Literasi budaya bukan sekadar menghafal tari tradisional atau mengetahui silsilah kesultanan. Lebih dari itu, ia adalah kemampuan untuk memahami, mengevaluasi, dan menerapkan nilai-nilai luhur dalam kehidupan sehari-hari. Banten memiliki modal sosial yang besar berupa Kearifan Lokal yang tertanam dalam filosofi masyarakatnya. Misalnya, nilai keteguhan hati, kemandirian, dan keterbukaan terhadap hal baru tanpa meninggalkan akar budaya. Jika nilai-nilai ini dijadikan landasan dalam menyaring informasi dari luar, maka masyarakat tidak akan mudah terombang-ambing oleh tren yang tidak produktif.
Dalam menghadapi berbagai Isu Modern seperti penyebaran berita bohong (hoaks), radikalisme, hingga masalah lingkungan, kearifan lokal Banten menawarkan solusi yang sangat relevan. Budaya musyawarah yang dilakukan di tingkat desa atau kasepuhan dapat menjadi model komunikasi yang jauh lebih sehat dibandingkan perdebatan di media sosial yang seringkali berujung pada caci maki. Dengan memahami akar budayanya, masyarakat memiliki filter alami untuk membedakan mana yang membawa kemajuan dan mana yang hanya merusak tatanan sosial.
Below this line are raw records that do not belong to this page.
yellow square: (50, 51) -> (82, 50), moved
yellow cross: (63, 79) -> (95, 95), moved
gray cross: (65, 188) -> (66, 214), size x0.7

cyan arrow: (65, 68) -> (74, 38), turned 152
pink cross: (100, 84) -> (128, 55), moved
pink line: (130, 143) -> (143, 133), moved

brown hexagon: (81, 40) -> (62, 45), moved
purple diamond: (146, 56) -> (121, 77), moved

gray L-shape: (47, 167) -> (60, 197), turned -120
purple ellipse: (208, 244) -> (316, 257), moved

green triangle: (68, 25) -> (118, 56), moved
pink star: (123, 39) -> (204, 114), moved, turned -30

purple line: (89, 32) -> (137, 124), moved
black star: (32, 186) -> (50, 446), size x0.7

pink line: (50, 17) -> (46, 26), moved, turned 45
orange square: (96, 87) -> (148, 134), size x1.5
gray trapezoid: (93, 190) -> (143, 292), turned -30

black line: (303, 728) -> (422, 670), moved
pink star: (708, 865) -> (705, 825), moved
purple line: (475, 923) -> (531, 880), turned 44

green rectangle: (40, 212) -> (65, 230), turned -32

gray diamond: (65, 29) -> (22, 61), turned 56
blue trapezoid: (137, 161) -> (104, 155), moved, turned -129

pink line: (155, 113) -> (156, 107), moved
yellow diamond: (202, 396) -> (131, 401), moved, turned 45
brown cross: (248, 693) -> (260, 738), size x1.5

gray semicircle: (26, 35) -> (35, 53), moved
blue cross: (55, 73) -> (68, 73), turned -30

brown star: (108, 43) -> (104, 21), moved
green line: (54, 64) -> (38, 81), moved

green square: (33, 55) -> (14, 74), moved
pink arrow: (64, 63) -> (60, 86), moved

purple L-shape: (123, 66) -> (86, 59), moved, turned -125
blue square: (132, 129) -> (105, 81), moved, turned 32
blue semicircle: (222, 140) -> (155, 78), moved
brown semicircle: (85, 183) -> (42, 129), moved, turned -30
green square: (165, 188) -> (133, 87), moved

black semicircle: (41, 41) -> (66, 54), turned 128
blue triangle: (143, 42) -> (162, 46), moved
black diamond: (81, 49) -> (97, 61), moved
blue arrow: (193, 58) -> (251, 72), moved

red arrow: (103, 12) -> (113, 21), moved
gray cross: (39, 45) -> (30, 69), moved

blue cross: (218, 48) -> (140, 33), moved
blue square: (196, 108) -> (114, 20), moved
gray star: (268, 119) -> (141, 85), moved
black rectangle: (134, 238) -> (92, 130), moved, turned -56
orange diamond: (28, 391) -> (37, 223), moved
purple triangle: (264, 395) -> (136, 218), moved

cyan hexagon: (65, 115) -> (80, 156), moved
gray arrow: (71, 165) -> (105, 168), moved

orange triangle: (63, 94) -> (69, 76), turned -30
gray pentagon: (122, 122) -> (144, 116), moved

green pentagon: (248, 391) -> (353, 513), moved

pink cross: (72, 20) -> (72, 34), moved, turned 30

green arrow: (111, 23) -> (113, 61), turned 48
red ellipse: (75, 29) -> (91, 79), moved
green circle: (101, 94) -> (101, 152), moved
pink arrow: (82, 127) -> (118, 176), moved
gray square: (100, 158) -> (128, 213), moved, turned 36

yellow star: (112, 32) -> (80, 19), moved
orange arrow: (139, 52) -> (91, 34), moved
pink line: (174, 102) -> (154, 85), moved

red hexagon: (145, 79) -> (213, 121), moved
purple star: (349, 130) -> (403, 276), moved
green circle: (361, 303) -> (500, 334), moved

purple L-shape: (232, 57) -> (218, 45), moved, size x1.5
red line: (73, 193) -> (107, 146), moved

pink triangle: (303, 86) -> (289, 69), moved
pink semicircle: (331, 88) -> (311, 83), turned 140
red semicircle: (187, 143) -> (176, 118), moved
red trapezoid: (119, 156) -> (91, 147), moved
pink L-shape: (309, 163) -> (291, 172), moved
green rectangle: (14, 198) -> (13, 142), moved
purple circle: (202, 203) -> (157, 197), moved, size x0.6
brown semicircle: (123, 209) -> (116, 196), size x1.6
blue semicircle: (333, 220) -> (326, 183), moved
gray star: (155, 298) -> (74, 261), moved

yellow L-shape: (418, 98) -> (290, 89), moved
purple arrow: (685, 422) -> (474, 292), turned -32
Pendidikan formal dan informal di Banten perlu mengintegrasikan narasi budaya ini ke dalam kurikulum yang lebih segar. Mengajak siswa untuk meneliti kearifan lokal mereka sendiri bisa menjadi cara yang menarik agar mereka merasa bangga menjadi bagian dari identitas daerah. Literasi ini akan melahirkan generasi yang tidak hanya cerdas secara intelektual, tetapi juga memiliki kecerdasan kultural. Mereka akan mampu membawa Banten ke panggung dunia tanpa harus kehilangan jati diri sebagai masyarakat yang religius dan berbudaya tinggi.